→ **Problem**
Print the line that contains "METODE DISTRIBUSI", then every line after it until the entries end, exactly as they read; do not include pictures.

Extracted page text data:
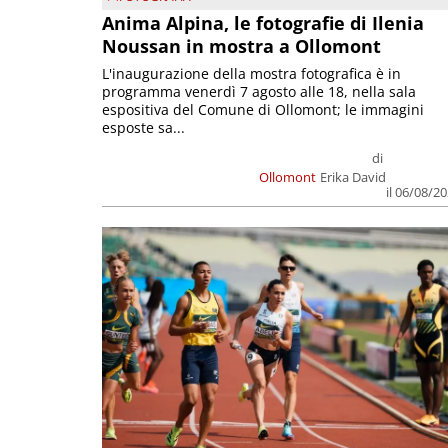
Anima Alpina, le fotografie di Ilenia
Noussan in mostra a Ollomont
L'inaugurazione della mostra fotografica è in
programma venerdì 7 agosto alle 18, nella sala
espositiva del Comune di Ollomont; le immagini
esposte sa...
di
Ollomont
Erika David
il 06/08/2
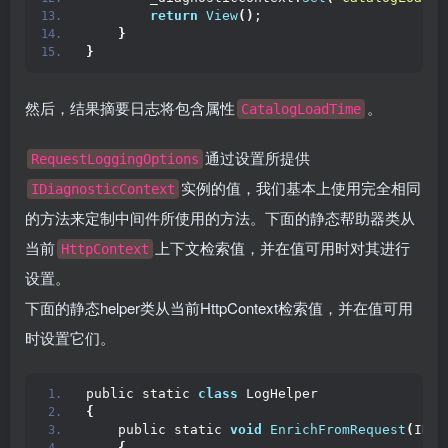
return
View
()
;
}
}
然后，结果摘要日志将包含属性
。
CatalogLoadTime
通过设置所提供
RequestLoggingOptions
实例的值，我们基本上使用完全相同
IDiagnosticContext
的方法来定制中间件所使用的方法。下面的静态帮助器类从
当前
上下文检索值，并在值可用时对其进行
HttpContext
设置。
下面的静态helper类从当前HttpContext检索值，并在值可用
时设置它们。
public static 
class
 LogHelper 
{
    public static 
void
EnrichFromRequest
(
IDia
{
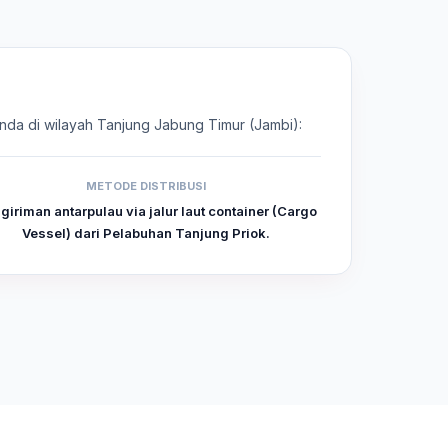
 Anda di wilayah Tanjung Jabung Timur (Jambi):
METODE DISTRIBUSI
giriman antarpulau via jalur laut container (Cargo
Vessel) dari Pelabuhan Tanjung Priok.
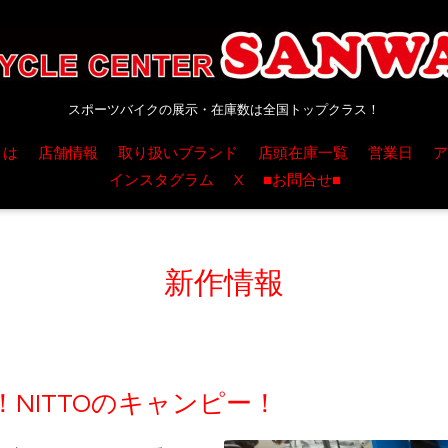
スポーツバイクの展示・在庫数は全国トップクラス！
とは
店舗情報
取り扱いブランド
店頭在庫一覧
営業日
ア
インスタグラム
X
■お問合せ■
新作情報
NITTOのキャンピー！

→ **Answer to the exercise**
METODE DISTRIBUSI
giriman antarpulau via jalur laut container (Cargo
Vessel) dari Pelabuhan Tanjung Priok.
スポーツバイクの展示・在庫数は全国トップクラス！
とは
店舗情報
取り扱いブランド
店頭在庫一覧
営業日
ア
インスタグラム
X
■お問合せ■
新作情報
NITTOのキャンピー！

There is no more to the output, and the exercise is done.